= Canadian Senate Standing Committee on Foreign Affairs and International Trade =

Standing committee of the Senate of Canada

The Senate Standing Committee on Foreign Affairs and International Trade (AEFA) (Commité permanent du Sénat des Affaires étrangères et commerce international) is a standing committee of the Senate of Canada, active since 1938. As a standing committee, the rules of the Senate re-establish the committee at the opening of every new session (otherwise the committee would permanently dissolve).

==Role==
The Standing Senate Committee on Foreign Affairs and International Trade is mandated to study matters relating to foreign relations and international trade generally.

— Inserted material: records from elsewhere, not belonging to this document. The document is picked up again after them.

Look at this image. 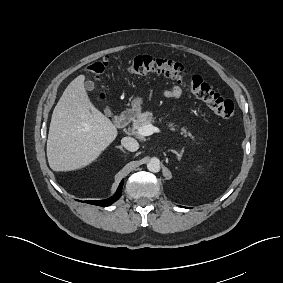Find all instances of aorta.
<instances>
[{
    "instance_id": "1",
    "label": "aorta",
    "mask_w": 283,
    "mask_h": 283,
    "mask_svg": "<svg viewBox=\"0 0 283 283\" xmlns=\"http://www.w3.org/2000/svg\"><path fill=\"white\" fill-rule=\"evenodd\" d=\"M160 168V160L156 157L152 158L147 164V169L154 173L159 172Z\"/></svg>"
}]
</instances>
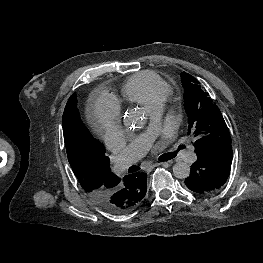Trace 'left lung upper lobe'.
Masks as SVG:
<instances>
[{
    "mask_svg": "<svg viewBox=\"0 0 263 263\" xmlns=\"http://www.w3.org/2000/svg\"><path fill=\"white\" fill-rule=\"evenodd\" d=\"M180 76L185 89L184 108L188 116V134L193 133L197 137L195 152L200 154L220 145L231 144L229 129L209 94L190 74L182 72Z\"/></svg>",
    "mask_w": 263,
    "mask_h": 263,
    "instance_id": "left-lung-upper-lobe-1",
    "label": "left lung upper lobe"
}]
</instances>
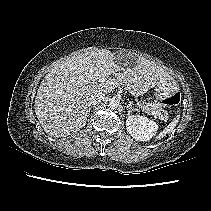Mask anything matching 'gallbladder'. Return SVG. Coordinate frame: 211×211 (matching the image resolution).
I'll return each mask as SVG.
<instances>
[{"mask_svg":"<svg viewBox=\"0 0 211 211\" xmlns=\"http://www.w3.org/2000/svg\"><path fill=\"white\" fill-rule=\"evenodd\" d=\"M121 53H117V56H120ZM122 54H126V53H122Z\"/></svg>","mask_w":211,"mask_h":211,"instance_id":"obj_1","label":"gallbladder"}]
</instances>
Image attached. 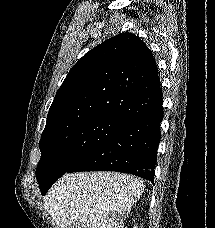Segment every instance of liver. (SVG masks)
Segmentation results:
<instances>
[{
	"label": "liver",
	"instance_id": "liver-1",
	"mask_svg": "<svg viewBox=\"0 0 215 228\" xmlns=\"http://www.w3.org/2000/svg\"><path fill=\"white\" fill-rule=\"evenodd\" d=\"M143 180L119 172L64 174L43 198L59 228H124Z\"/></svg>",
	"mask_w": 215,
	"mask_h": 228
}]
</instances>
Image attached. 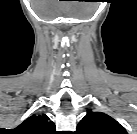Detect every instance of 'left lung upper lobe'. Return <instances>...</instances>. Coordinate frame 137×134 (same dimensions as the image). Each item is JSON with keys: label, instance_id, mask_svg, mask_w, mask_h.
<instances>
[{"label": "left lung upper lobe", "instance_id": "5c2ea615", "mask_svg": "<svg viewBox=\"0 0 137 134\" xmlns=\"http://www.w3.org/2000/svg\"><path fill=\"white\" fill-rule=\"evenodd\" d=\"M76 134H127V132L109 115L88 110L79 122Z\"/></svg>", "mask_w": 137, "mask_h": 134}]
</instances>
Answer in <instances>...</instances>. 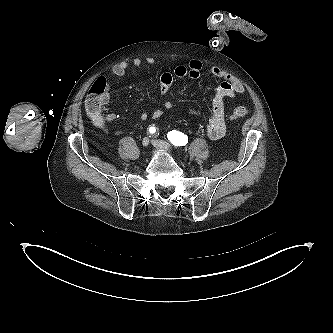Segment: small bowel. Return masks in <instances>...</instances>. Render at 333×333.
Listing matches in <instances>:
<instances>
[{
  "instance_id": "small-bowel-1",
  "label": "small bowel",
  "mask_w": 333,
  "mask_h": 333,
  "mask_svg": "<svg viewBox=\"0 0 333 333\" xmlns=\"http://www.w3.org/2000/svg\"><path fill=\"white\" fill-rule=\"evenodd\" d=\"M148 65H153L155 63V59L152 57H147L145 60L140 58H135L132 61V65L135 67H140L143 63ZM129 68V63L126 61H122L115 66H113L111 72L116 77H123ZM202 70V63L198 60H190L187 65L177 66L173 74L165 73L160 78V88L161 92L164 95L170 93L173 83V77H189L192 79L199 78ZM211 74L220 80V84L218 85L215 95L212 100L211 112L208 117L206 123V133L207 136L211 139H220L226 134V124L224 118V103L226 99L234 98L236 94H242L245 91L243 84L235 78L233 75L228 73L227 71L219 68L213 67L211 69ZM110 100V92L109 86L106 85V93L104 102L107 104ZM173 104L171 101L167 100L164 102L163 108L165 110L172 109ZM188 112L195 115H200L201 112L197 109L190 108ZM163 114L162 110H156L153 112V118L157 119L161 117ZM149 117L148 112L144 111L140 114V121H146ZM118 119V115L116 113L109 112L103 115L100 119L94 120V124L99 128H105L107 123H114Z\"/></svg>"
}]
</instances>
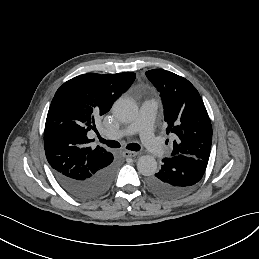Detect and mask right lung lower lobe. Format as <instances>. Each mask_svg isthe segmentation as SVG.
Wrapping results in <instances>:
<instances>
[{
  "label": "right lung lower lobe",
  "instance_id": "1",
  "mask_svg": "<svg viewBox=\"0 0 259 259\" xmlns=\"http://www.w3.org/2000/svg\"><path fill=\"white\" fill-rule=\"evenodd\" d=\"M112 161L87 178H73L54 170L53 174L62 188L73 197L80 200H93L107 193L112 185L115 174Z\"/></svg>",
  "mask_w": 259,
  "mask_h": 259
}]
</instances>
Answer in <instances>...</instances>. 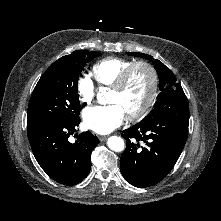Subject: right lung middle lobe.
Listing matches in <instances>:
<instances>
[{"mask_svg": "<svg viewBox=\"0 0 221 221\" xmlns=\"http://www.w3.org/2000/svg\"><path fill=\"white\" fill-rule=\"evenodd\" d=\"M77 50L55 61L36 84L28 105L27 125L55 119L78 120V79L85 64L99 56Z\"/></svg>", "mask_w": 221, "mask_h": 221, "instance_id": "obj_1", "label": "right lung middle lobe"}]
</instances>
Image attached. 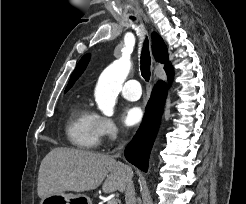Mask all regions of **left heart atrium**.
Segmentation results:
<instances>
[{
    "mask_svg": "<svg viewBox=\"0 0 246 204\" xmlns=\"http://www.w3.org/2000/svg\"><path fill=\"white\" fill-rule=\"evenodd\" d=\"M143 118V110L136 105L128 106L123 114V121L127 126L138 125Z\"/></svg>",
    "mask_w": 246,
    "mask_h": 204,
    "instance_id": "left-heart-atrium-1",
    "label": "left heart atrium"
}]
</instances>
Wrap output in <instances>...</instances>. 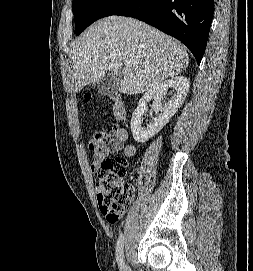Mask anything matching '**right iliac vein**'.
Wrapping results in <instances>:
<instances>
[{"label": "right iliac vein", "mask_w": 253, "mask_h": 271, "mask_svg": "<svg viewBox=\"0 0 253 271\" xmlns=\"http://www.w3.org/2000/svg\"><path fill=\"white\" fill-rule=\"evenodd\" d=\"M124 271H128V267L126 264H124Z\"/></svg>", "instance_id": "right-iliac-vein-1"}]
</instances>
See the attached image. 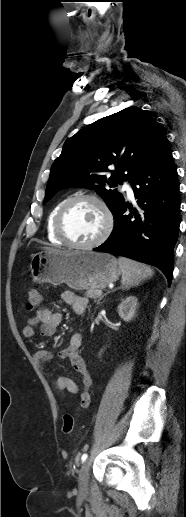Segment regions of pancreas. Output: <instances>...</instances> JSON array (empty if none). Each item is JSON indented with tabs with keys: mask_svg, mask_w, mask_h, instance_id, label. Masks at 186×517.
I'll list each match as a JSON object with an SVG mask.
<instances>
[{
	"mask_svg": "<svg viewBox=\"0 0 186 517\" xmlns=\"http://www.w3.org/2000/svg\"><path fill=\"white\" fill-rule=\"evenodd\" d=\"M97 291H98V289H88L84 295L87 298H92L94 300H96L98 298L100 299L101 297L99 295H97Z\"/></svg>",
	"mask_w": 186,
	"mask_h": 517,
	"instance_id": "cf45deb5",
	"label": "pancreas"
}]
</instances>
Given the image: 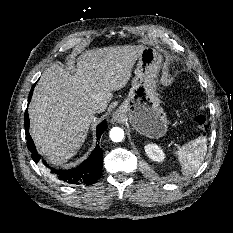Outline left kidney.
<instances>
[{
    "label": "left kidney",
    "mask_w": 233,
    "mask_h": 233,
    "mask_svg": "<svg viewBox=\"0 0 233 233\" xmlns=\"http://www.w3.org/2000/svg\"><path fill=\"white\" fill-rule=\"evenodd\" d=\"M147 156L153 161L162 162L165 158L163 150L156 144H148L145 146Z\"/></svg>",
    "instance_id": "1"
}]
</instances>
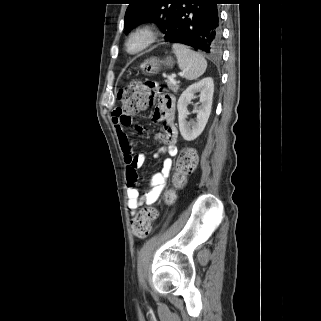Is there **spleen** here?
Here are the masks:
<instances>
[{"mask_svg":"<svg viewBox=\"0 0 321 321\" xmlns=\"http://www.w3.org/2000/svg\"><path fill=\"white\" fill-rule=\"evenodd\" d=\"M177 57L181 75L187 80H195L204 74L207 68L206 59L188 46L175 43L172 46Z\"/></svg>","mask_w":321,"mask_h":321,"instance_id":"1","label":"spleen"}]
</instances>
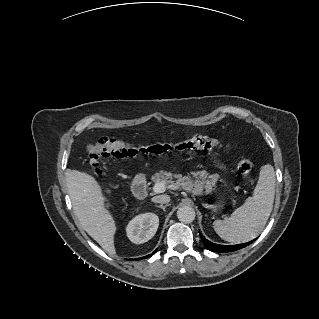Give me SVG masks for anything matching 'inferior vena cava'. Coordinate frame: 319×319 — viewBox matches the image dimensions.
Returning <instances> with one entry per match:
<instances>
[{"mask_svg": "<svg viewBox=\"0 0 319 319\" xmlns=\"http://www.w3.org/2000/svg\"><path fill=\"white\" fill-rule=\"evenodd\" d=\"M152 201L154 203L166 204V203L170 202V197L166 194L158 195V196L153 197Z\"/></svg>", "mask_w": 319, "mask_h": 319, "instance_id": "1", "label": "inferior vena cava"}]
</instances>
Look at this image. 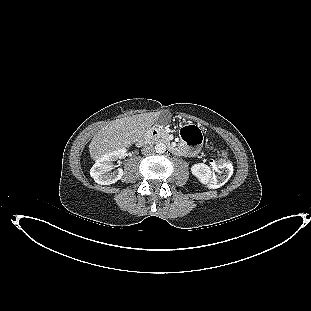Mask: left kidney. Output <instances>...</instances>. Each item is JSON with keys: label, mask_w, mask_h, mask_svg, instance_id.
<instances>
[{"label": "left kidney", "mask_w": 311, "mask_h": 311, "mask_svg": "<svg viewBox=\"0 0 311 311\" xmlns=\"http://www.w3.org/2000/svg\"><path fill=\"white\" fill-rule=\"evenodd\" d=\"M191 172L203 184H207L212 175L211 168L204 163L194 164L191 167Z\"/></svg>", "instance_id": "5707ae66"}]
</instances>
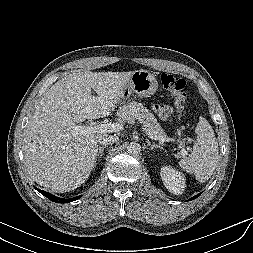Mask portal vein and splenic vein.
Wrapping results in <instances>:
<instances>
[{
  "mask_svg": "<svg viewBox=\"0 0 253 253\" xmlns=\"http://www.w3.org/2000/svg\"><path fill=\"white\" fill-rule=\"evenodd\" d=\"M122 129V125L120 124H116V123H106V124H96L93 123L91 125H87V126H76L75 127V131L77 133H88V132H92V133H108V132H116ZM146 135H148L149 138L154 139V140H159L160 142H169L172 139L169 138H164V137H160L157 135H154L150 132H148L145 129ZM186 151L184 149H182V155H185Z\"/></svg>",
  "mask_w": 253,
  "mask_h": 253,
  "instance_id": "obj_1",
  "label": "portal vein and splenic vein"
}]
</instances>
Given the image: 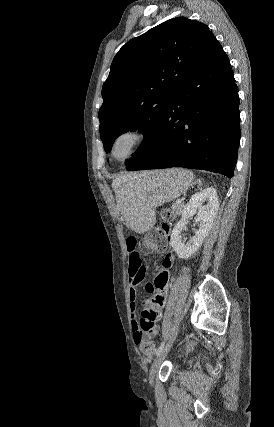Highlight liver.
<instances>
[{
	"label": "liver",
	"mask_w": 274,
	"mask_h": 427,
	"mask_svg": "<svg viewBox=\"0 0 274 427\" xmlns=\"http://www.w3.org/2000/svg\"><path fill=\"white\" fill-rule=\"evenodd\" d=\"M142 174H122V176H117V178L113 180L112 188L115 190L116 200L120 208L122 206V202H124V196L126 194L129 182H131L132 178H140Z\"/></svg>",
	"instance_id": "liver-1"
}]
</instances>
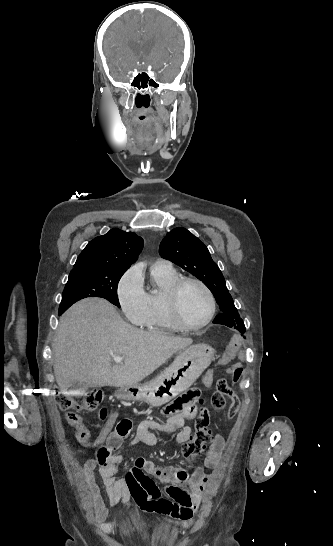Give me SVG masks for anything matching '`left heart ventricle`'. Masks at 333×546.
<instances>
[{"label":"left heart ventricle","instance_id":"1","mask_svg":"<svg viewBox=\"0 0 333 546\" xmlns=\"http://www.w3.org/2000/svg\"><path fill=\"white\" fill-rule=\"evenodd\" d=\"M179 310L186 323L190 325L201 323L209 312L206 293L196 284H185L179 294Z\"/></svg>","mask_w":333,"mask_h":546}]
</instances>
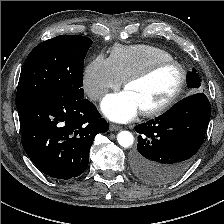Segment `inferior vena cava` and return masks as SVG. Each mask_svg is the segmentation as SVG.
I'll use <instances>...</instances> for the list:
<instances>
[{
	"mask_svg": "<svg viewBox=\"0 0 224 224\" xmlns=\"http://www.w3.org/2000/svg\"><path fill=\"white\" fill-rule=\"evenodd\" d=\"M105 95L103 90H96L90 94V98L93 100L101 99Z\"/></svg>",
	"mask_w": 224,
	"mask_h": 224,
	"instance_id": "inferior-vena-cava-1",
	"label": "inferior vena cava"
}]
</instances>
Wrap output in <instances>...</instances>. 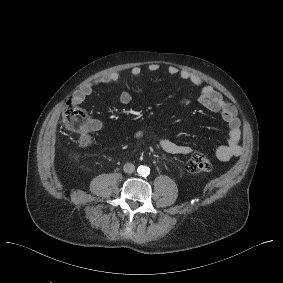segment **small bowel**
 <instances>
[{
	"instance_id": "c3829d8e",
	"label": "small bowel",
	"mask_w": 283,
	"mask_h": 283,
	"mask_svg": "<svg viewBox=\"0 0 283 283\" xmlns=\"http://www.w3.org/2000/svg\"><path fill=\"white\" fill-rule=\"evenodd\" d=\"M158 69L159 66L154 63L148 65L146 68L134 67L131 69L130 75L140 77L146 72H155ZM168 74L171 76H178L182 80L190 82L196 87H200L198 102L206 109L220 113L222 119L226 122L229 129L228 141L225 145H221L215 150L216 157L221 161H228L233 157L239 156L242 153V147L240 145L241 124L235 105L226 100L224 96L211 85H204L201 77L194 73L171 66L168 68ZM120 78L121 75L119 72H113L90 81L74 93L71 101L76 105L81 104L93 93L96 86L100 84L117 85ZM119 101L123 105H128L133 101V94L127 90L123 91L119 96ZM100 127L101 125L97 120H93L90 123V129L92 131H97ZM143 136V131H137L134 134V138L137 140L141 139ZM158 143L161 149L166 153L188 155L194 152L192 147L178 144L166 137L158 138Z\"/></svg>"
}]
</instances>
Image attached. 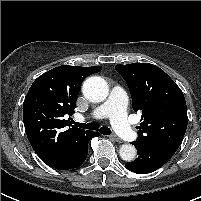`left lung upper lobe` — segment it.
<instances>
[{
  "label": "left lung upper lobe",
  "mask_w": 201,
  "mask_h": 201,
  "mask_svg": "<svg viewBox=\"0 0 201 201\" xmlns=\"http://www.w3.org/2000/svg\"><path fill=\"white\" fill-rule=\"evenodd\" d=\"M129 87L135 112H142L135 144L179 147L187 128V106L178 85L149 63L116 65Z\"/></svg>",
  "instance_id": "left-lung-upper-lobe-1"
}]
</instances>
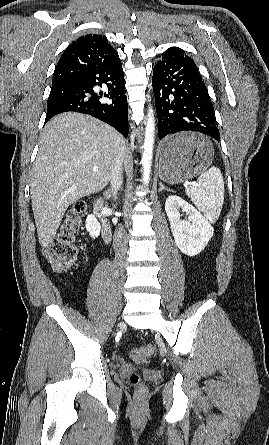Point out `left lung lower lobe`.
I'll return each instance as SVG.
<instances>
[{"instance_id": "obj_1", "label": "left lung lower lobe", "mask_w": 269, "mask_h": 445, "mask_svg": "<svg viewBox=\"0 0 269 445\" xmlns=\"http://www.w3.org/2000/svg\"><path fill=\"white\" fill-rule=\"evenodd\" d=\"M158 136L195 131L219 140L220 134L213 104L195 62L178 47L162 54L153 68ZM176 143L164 145L166 155L178 153Z\"/></svg>"}]
</instances>
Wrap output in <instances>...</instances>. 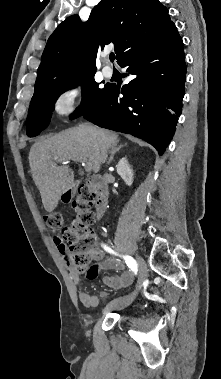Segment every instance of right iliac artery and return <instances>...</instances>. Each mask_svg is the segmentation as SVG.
Segmentation results:
<instances>
[{
	"label": "right iliac artery",
	"mask_w": 221,
	"mask_h": 379,
	"mask_svg": "<svg viewBox=\"0 0 221 379\" xmlns=\"http://www.w3.org/2000/svg\"><path fill=\"white\" fill-rule=\"evenodd\" d=\"M103 248L109 252V253H112V254H116V252H114L110 247H108L107 245L105 244H102ZM127 266L135 273L137 274V271H138V265H137V262L131 257V256H123Z\"/></svg>",
	"instance_id": "82829eb1"
}]
</instances>
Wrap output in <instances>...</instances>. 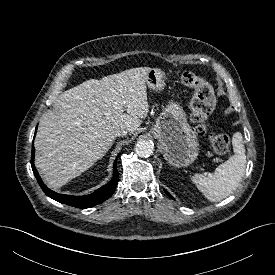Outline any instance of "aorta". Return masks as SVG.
<instances>
[{"mask_svg":"<svg viewBox=\"0 0 275 275\" xmlns=\"http://www.w3.org/2000/svg\"><path fill=\"white\" fill-rule=\"evenodd\" d=\"M134 149L138 156L149 157L154 152V144L150 140H139Z\"/></svg>","mask_w":275,"mask_h":275,"instance_id":"obj_1","label":"aorta"}]
</instances>
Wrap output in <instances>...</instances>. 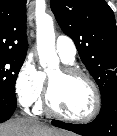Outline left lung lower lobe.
Listing matches in <instances>:
<instances>
[{"label":"left lung lower lobe","instance_id":"obj_1","mask_svg":"<svg viewBox=\"0 0 117 136\" xmlns=\"http://www.w3.org/2000/svg\"><path fill=\"white\" fill-rule=\"evenodd\" d=\"M53 125L83 136H117V91L104 101L99 115L88 124H71L53 121Z\"/></svg>","mask_w":117,"mask_h":136}]
</instances>
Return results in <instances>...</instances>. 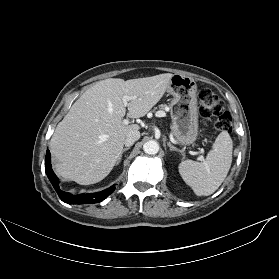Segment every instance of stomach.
Masks as SVG:
<instances>
[{
  "mask_svg": "<svg viewBox=\"0 0 279 279\" xmlns=\"http://www.w3.org/2000/svg\"><path fill=\"white\" fill-rule=\"evenodd\" d=\"M167 92L173 96L170 103L172 133L179 144L190 145L198 136L197 84L191 77L174 74Z\"/></svg>",
  "mask_w": 279,
  "mask_h": 279,
  "instance_id": "stomach-1",
  "label": "stomach"
}]
</instances>
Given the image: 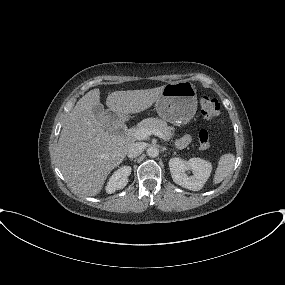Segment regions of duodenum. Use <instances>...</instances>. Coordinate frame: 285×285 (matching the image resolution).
<instances>
[{
  "instance_id": "obj_1",
  "label": "duodenum",
  "mask_w": 285,
  "mask_h": 285,
  "mask_svg": "<svg viewBox=\"0 0 285 285\" xmlns=\"http://www.w3.org/2000/svg\"><path fill=\"white\" fill-rule=\"evenodd\" d=\"M110 132L118 137H123L125 135L124 123L114 120L111 124Z\"/></svg>"
}]
</instances>
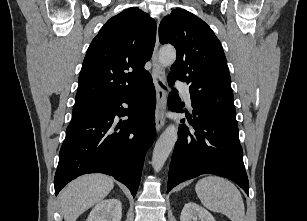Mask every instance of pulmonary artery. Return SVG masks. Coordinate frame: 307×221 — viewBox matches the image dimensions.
<instances>
[{"mask_svg": "<svg viewBox=\"0 0 307 221\" xmlns=\"http://www.w3.org/2000/svg\"><path fill=\"white\" fill-rule=\"evenodd\" d=\"M177 87L181 91V93H182V95H183L187 105L189 107H191L192 106V102H191V95H190L189 87L185 83H178Z\"/></svg>", "mask_w": 307, "mask_h": 221, "instance_id": "1", "label": "pulmonary artery"}]
</instances>
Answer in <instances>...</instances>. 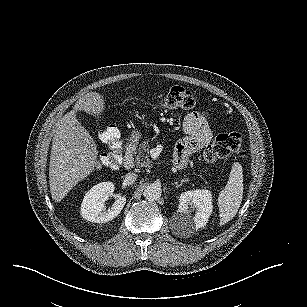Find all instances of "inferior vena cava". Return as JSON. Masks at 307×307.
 I'll return each mask as SVG.
<instances>
[{"label": "inferior vena cava", "instance_id": "1", "mask_svg": "<svg viewBox=\"0 0 307 307\" xmlns=\"http://www.w3.org/2000/svg\"><path fill=\"white\" fill-rule=\"evenodd\" d=\"M138 175L136 173H127L124 178V183L126 185H132L137 180Z\"/></svg>", "mask_w": 307, "mask_h": 307}]
</instances>
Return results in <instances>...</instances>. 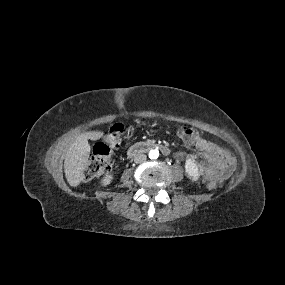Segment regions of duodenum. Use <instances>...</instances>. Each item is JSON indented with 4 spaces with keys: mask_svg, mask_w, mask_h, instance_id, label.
Returning <instances> with one entry per match:
<instances>
[{
    "mask_svg": "<svg viewBox=\"0 0 285 285\" xmlns=\"http://www.w3.org/2000/svg\"><path fill=\"white\" fill-rule=\"evenodd\" d=\"M149 149H158L164 155H167L169 153L168 147L164 144H158V143H152V142H139V143L132 145L128 149L127 155L129 157H132V156H135L136 154L145 152Z\"/></svg>",
    "mask_w": 285,
    "mask_h": 285,
    "instance_id": "duodenum-1",
    "label": "duodenum"
}]
</instances>
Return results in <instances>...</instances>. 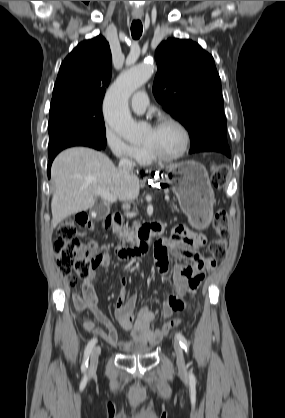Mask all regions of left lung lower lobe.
Returning <instances> with one entry per match:
<instances>
[{
	"instance_id": "0a47b994",
	"label": "left lung lower lobe",
	"mask_w": 285,
	"mask_h": 418,
	"mask_svg": "<svg viewBox=\"0 0 285 418\" xmlns=\"http://www.w3.org/2000/svg\"><path fill=\"white\" fill-rule=\"evenodd\" d=\"M228 157H231V154H226Z\"/></svg>"
}]
</instances>
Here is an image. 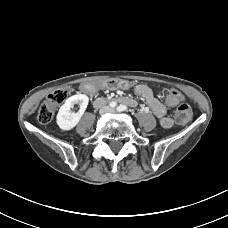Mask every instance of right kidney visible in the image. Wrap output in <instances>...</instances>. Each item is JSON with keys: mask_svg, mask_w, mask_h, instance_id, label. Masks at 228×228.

The committee has conducted studies and examined bills related to foreign policy, diplomacy, international crises, armed conflicts, peace and stability, economic sanctions, foreign aid as well as international trade.

== Members ==
As of 45th Canadian Parliament:

| Caucus |  | Member | Province |
|---|---|---|---|
|  | Independent Senators Group | Peter Boehm, chair | ON |
|  | Progressive Senate Group | Peter Harder, deputy chair | ON |
|  | Canadian Senators Group | Charles Adler | MB |
|  | Canadian Senators Group | Mohammad Al Zaibak | ON |
|  | Conservative | Salma Ataullahjan | ON |
|  | Independent Senators Group | Mary Coyle | NS |
|  | Progressive Senate Group | Amina Gerba | QC |
|  | Independent Senators Group | Martine Hébert | QC |
|  | Conservative | Michael L. MacDonald | NS |
|  | Independent Senators Group | Mohamed-Iqbal Ravalia | NL |
|  | Progressive Senate Group | Duncan Wilson | BC |
|  | Independent Senators Group | Yuen Pau Woo | BC |

The Representative of the Government in the Senate and Leader of the Opposition in the Senate are both ex-officio members of the committee.